Embroidery is among the arts which show the cultural richness, material mastery, and design capability of Turkish society. It was born out of the use or ornament of fabrics. The oldest examples of Turkish embroidery date back to Seljuks. In the art of embroidery, a pattern is drawn and it is embroidered on fabrics, felt, leather and other fabrics with a variety of needles and application forms, such as a pattern or pattern of silk, wool, linen, cotton, metal (gold-silver). The design obtained is called “nakış”. 

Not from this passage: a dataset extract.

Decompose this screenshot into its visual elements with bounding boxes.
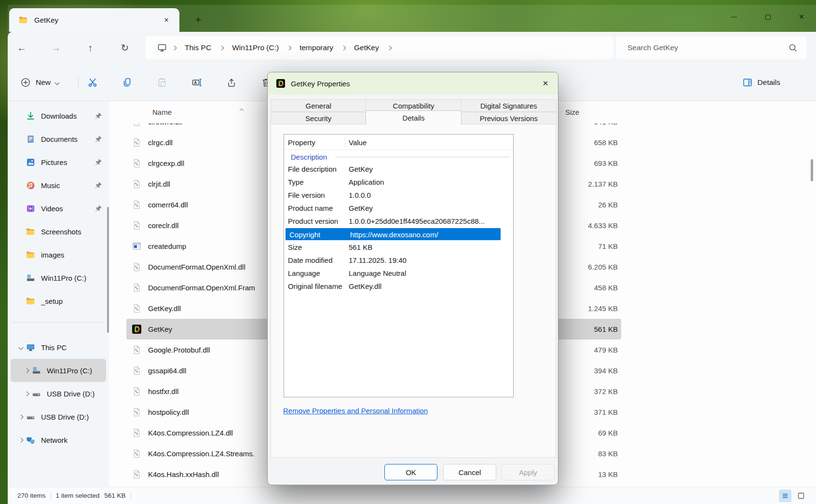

There are several methods used in embroidery. One is to draw the desired pattern on a flat surface and fill it with yarns. In another technique, we see making explicit some parts of already styled. Sometimes the embroidery made on some other fabrics are used by sewing them on another fabric. It's called “aplike”. We come across to embroidery mostly on pillows and day bed covers, bed clothings, towels, alongside with fabrics and weavings as household items and wedding dresses which are must-haves in the dowry chest of young girls in Anatolia.

A certain way of embroidery which is applied by materials such as needles, crochet needles, shuttles to the sides of scarves, headscarves and towels is called “oya”. In order for oya to stand upright, either materials such as horsehair and wire are added, or after knitting, hardening materials such as starch, egg whites are used. Among the motifs, the most common ones are plant materials such as flowers, fruits, vegetables, leaves. Sometimes the motifs on oyas refer to some events that symbolize tears, eyelash of the beloved one, railroad tracks, and homesickness.

 There are some still-used or forgotten types of embroidery which belong to a certain region. “Balıkesir Pullusu”, one of these, is a wedding dress decorated with scales, worn during the Ottoman period in Balikesir region. These wedding dresses produced until the 1970s have been revived after about half a century.